12/10/2020

Greenpeace Deutschland ist 40 Jahre im Kampf für die Umwelt unterwegs!

Jetzt erst recht - Aufgeben ist keine Option!
Greenpeace

Greenpeace-Schiff Arctic Sunrise


Liebe/r Manfred Paukstadt,

Greenpeace Deutschland ist 40 Jahre im Kampf für die Umwelt unterwegs!

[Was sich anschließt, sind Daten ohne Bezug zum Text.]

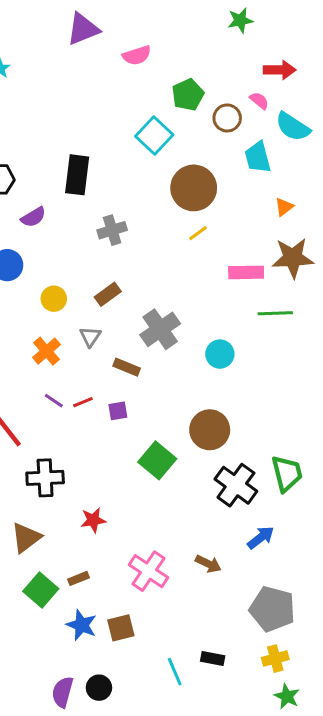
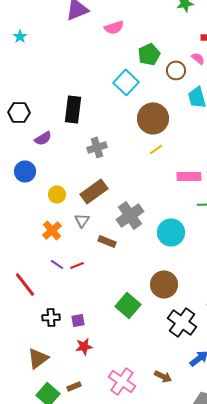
brown rectangle: (108, 294) -> (94, 191), size x1.5
cyan circle: (220, 354) -> (171, 232), size x1.4
purple square: (118, 411) -> (78, 320), moved
black cross: (45, 478) -> (51, 317), size x0.7

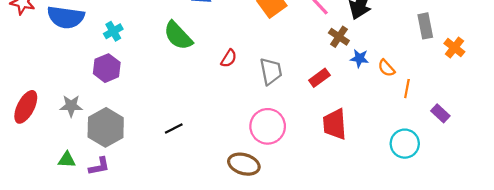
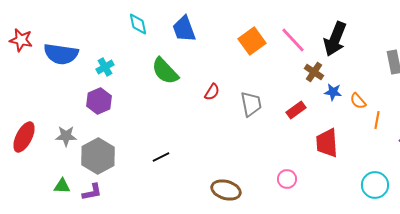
red trapezoid: (335, 124) -> (327, 143), moved
pink circle: (268, 126) -> (287, 179), moved, size x0.6
cyan circle: (405, 144) -> (375, 185), moved

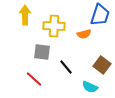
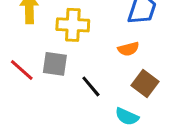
orange semicircle: (84, 34) -> (128, 49), moved
red line: (34, 79) -> (22, 70), moved

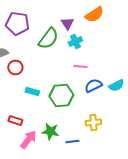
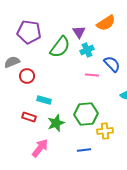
blue semicircle: (93, 86) -> (112, 64), moved, turned 72
green hexagon: (61, 96) -> (86, 114), moved
red rectangle: (15, 120) -> (29, 117), moved
green star: (50, 132) -> (56, 123), moved, turned -30

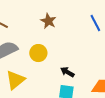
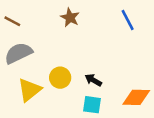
yellow circle: (38, 53) -> (60, 78), moved

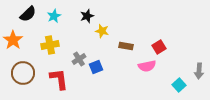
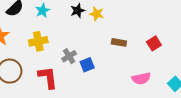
yellow star: (102, 31) -> (97, 14), moved
pink semicircle: (147, 66) -> (141, 78), moved

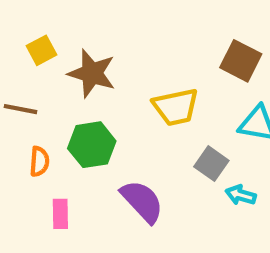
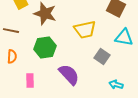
orange semicircle: (39, 161) -> (12, 57), moved
cyan arrow: (241, 195) -> (116, 85), moved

Dieses Kapitel der deutschen Umweltgeschichte beginnt sehr früh an einem kalten Montagmorgen. Im Hafen von Nordenham ketten sich Aktivist*innen einer neu gegründeten Umweltschutzorganisation in Deutschland namens Greenpeace an den Frachter Kronos Titan. Das Schiff kann nicht auslaufen.
Aktion auf de Wasser
13.10.1980: Die erste Greenpeace Aktion richtet sich gegen das Verklappungsschiff "Kronos" in Nordenham. 
Vor allem aber kann es nicht weitere giftige Blausäure in der Nordsee verklappen. 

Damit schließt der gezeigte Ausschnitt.